2. Mixing and phasing engagement strategies: The model focuses on strategies and interventions that a) are in themselves beneficial to parents, and b) show potential for creating and maintaining the conditions for parents to be more effectively engaged with core child welfare services (e.g. visitation), mental health and other services provided to their children, and services targeting parents' own needs (e.g. mental health and substance abuse treatment). Six overlapping interventive domains emerge from the research literature: 1) early and persistent outreach; 2) supportive relationships with peer advocates, foster parents, and workers; 3) parent empowerment and capacity-building; 4) practical help; 5) consultation and inclusion; and 6) family-centered, culturally responsive organizational practices.

Our review of the literature suggests that interventive strategies linked to these domains should be mixed and phased, depending on parents' needs and stage of involvement with services. In the beginning phase of child welfare involvement, engagement is enhanced by active worker outreach, connections with supportive peer advocates, and help with practical needs (e.g. housing, transportation to services, and financial support). Brief structured interventions may also be very helpful in enhancing both take-up and persistence in services. Promising models with empirical support in mental health services include intensive phone interventions that address practical, cultural, and psychological barriers to engagement (McKay & Bannon, 2004), and a one-session engagement intervention, derived from motivational interviewing and ethnographic interviewing, designed to address ambivalence about involvement in services (Swartz et al., 2007). Addressing parents needs for skills as well as support, the Parent Empowerment and Engagement Family Advocacy Model (PEP) (Jensen & Hoagwood, in press), which combines family engagement strategies and parent empowerment techniques, shows positive results in enhancing parents' collaborative skills and service self-efficacy. Over the longer term, programs that connect parents with birth parent peer and foster parent mentors show promise in helping parents to stay involved with their children and with needed services (Frame et al., 2006). Finally, as recent research by Glisson and his colleagues makes clear, inclusive, family-centered organizational cultures play an important mediating role in service delivery and client outcomes.

Implications and recommendations. The approach presented here lays an initial foundation for efforts to specify, implement, and test more intentional and well-supported approaches to engaging parents in child welfare services.

Although the complex and chronic needs typical of child welfare-involved families call for a range of engagement strategies, in general there has been a lack of specificity in child welfare services about which interventions are most appropriate, when, in what circumstances, and for what purposes. Rather than viewing engagement as a singular issue, we recommend a more differentiated approach, grounded in emerging research evidence and incorporating strategies ranging from brief intensive interventions to enhance initial engagement to longer term supportive relationships focused on sustaining involvement and positive progress towards permanency outcomes.

Key references

Altman, J. C. (2005). Engagement in children, youth and family services: Current research and promising approaches. In G. Mallon & P. Hess (Eds.). Child Welfare for the Twenty-First Century: A Handbook of Practices, Policies and Programs (pp. 72-86). New York, Columbia University Press.
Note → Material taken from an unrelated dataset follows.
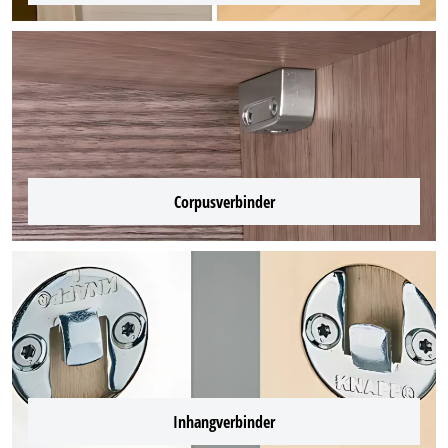
Corpusverbinder
Inhangverbinder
Frame, L., Conley, A., & Berrick, J. (2006). The real work is what they do together: Peer support and birth parent change. Families in Society, 87(4), 509-520.
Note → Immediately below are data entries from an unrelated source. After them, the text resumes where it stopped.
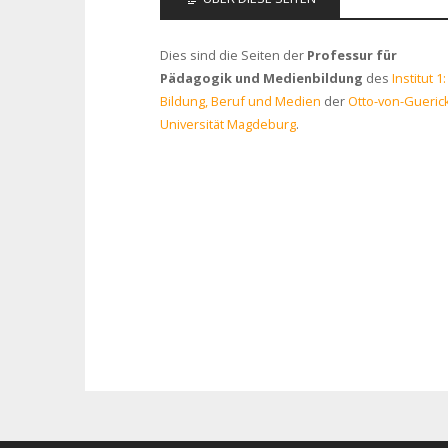
Dies sind die Seiten der
Professur für
Pädagogik und Medienbildung
des
Institut 1:
Bildung, Beruf und Medien
der
Otto-von-Gueric
Universität Magdeburg
.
Jensen, P., & Hoagwood, K. (in press). Improving Children's Mental health through Parent Empowerment: A Guide to Assisting Families. New York: Oxford University Press.

McKay, M. M., & Bannon, W. M. (2004). Engaging families in child mental health services. Child and Adolescent Psychiatry Clinics of North America, 13(4), 553-566.

Swartz, H. A. et al (2007). Engaging depressed patients in psychotherapy: Integrating techniques from motivational interviewing and ethnographic interviewing to improve treatment participation. Professional Psychology: Research and practice, 38(4), 430-439.